Quién sabe si en el Reino de Cultivo existen términos como «medio paso a la cuarta capa de Cultivo de Qi» y «cuasi cuarta capa de Cultivo de Qi».
—¡A seguir! —Con el ceño fruncido, Ye Feng usó las píldoras restantes para seguir aumentando su poder.

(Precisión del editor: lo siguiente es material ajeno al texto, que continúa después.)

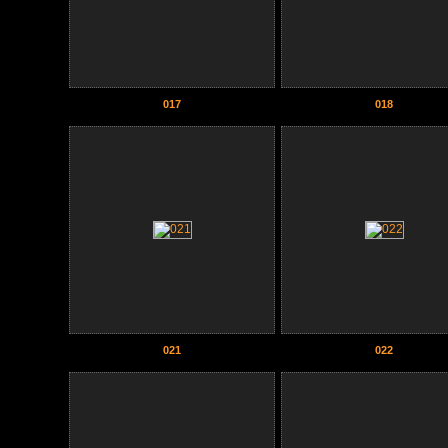
017
018
021
022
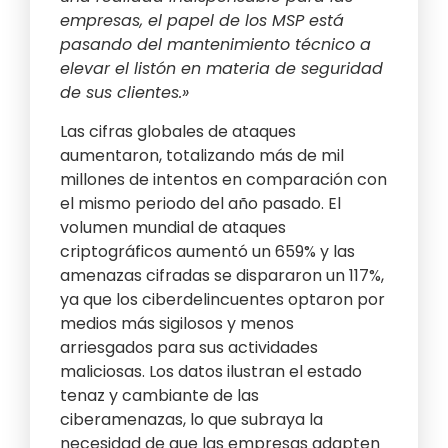
empresas, el papel de los MSP está
pasando del mantenimiento técnico a
elevar el listón en materia de seguridad
de sus clientes.»
Las cifras globales de ataques
aumentaron, totalizando más de mil
millones de intentos en comparación con
el mismo periodo del año pasado. El
volumen mundial de ataques
criptográficos aumentó un 659% y las
amenazas cifradas se dispararon un 117%,
ya que los ciberdelincuentes optaron por
medios más sigilosos y menos
arriesgados para sus actividades
maliciosas. Los datos ilustran el estado
tenaz y cambiante de las
ciberamenazas, lo que subraya la
necesidad de que las empresas adapten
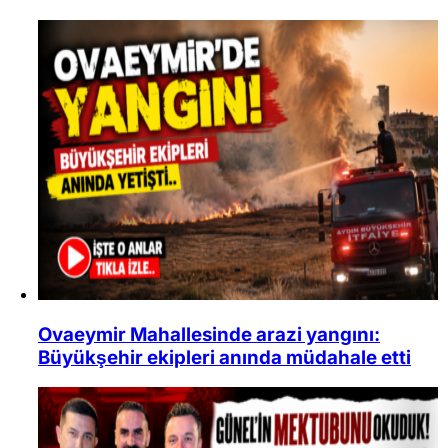
Kripto Para
Namaz Vakitleri
Nöbetçi Eczaneler
Puan Durumları
Ovaeymir Mahallesinde arazi yangını:
Büyükşehir ekipleri anında müdahale etti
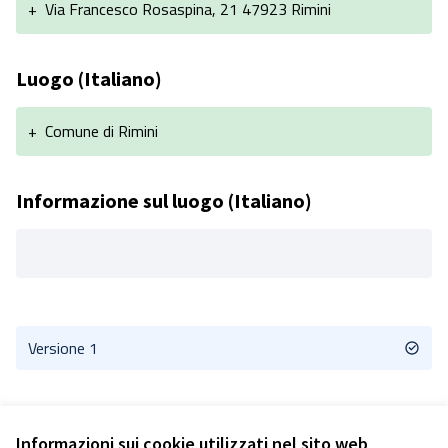
+
Via Francesco Rosaspina, 21 47923 Rimini
Luogo (Italiano)
+
Comune di Rimini
Informazione sul luogo (Italiano)
Versione 1
Informazioni sui cookie utilizzati nel sito web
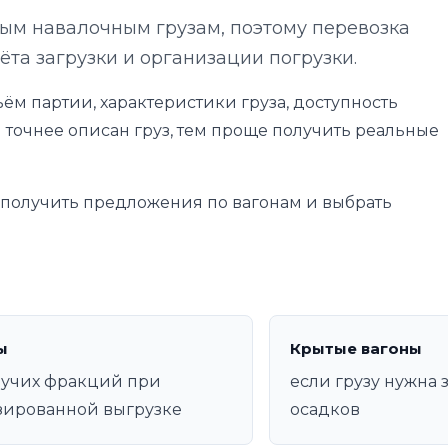
вым навалочным грузам, поэтому перевозка
ёта загрузки и организации погрузки.
ём партии, характеристики груза, доступность
 точнее описан груз, тем проще получить реальные
е получить предложения по вагонам и выбрать
ы
Крытые вагоны
пучих фракций при
если грузу нужна 
зированной выгрузке
осадков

Aumentar aún más su poder, aunque no lograra un avance, haría a Ye Feng más diestro a la hora de curar.
Además, mejoraría la capacidad de combate de Ye Feng, así que, ¿por qué no hacerlo?
Así, Ye Feng agotó las píldoras restantes, y su Qi Verdadero se volvió increíblemente feroz.
Ahora mismo, con su Qi Verdadero al máximo, Ye Feng podía curar a tres personas de una sola vez.
Si usaba píldoras para restaurar su Qi Verdadero, la velocidad de curación podría ser aún mayor.
Además, mientras aumentaba su poder, Ye Feng sintió que rozaba uno de los dos obstáculos: el umbral de Semi-Venerable Marcial.
La próxima vez que aprovechara recursos para lograr un avance, Ye Feng podría alcanzar el reino de Semi-Venerable Marcial.
Tras terminar de cultivar, Ye Feng sacó la píldora que le dio el Dios Dragón.
Esta píldora podía restaurar el Qi Verdadero, pero era mediocre; planeaba volver a refinarla…
Mientras tanto, en el cuartel general del Sur de la Asociación del Castigo Celestial, muchos de sus altos cargos estaban reunidos con rostros de sumo descontento y expresiones de ira.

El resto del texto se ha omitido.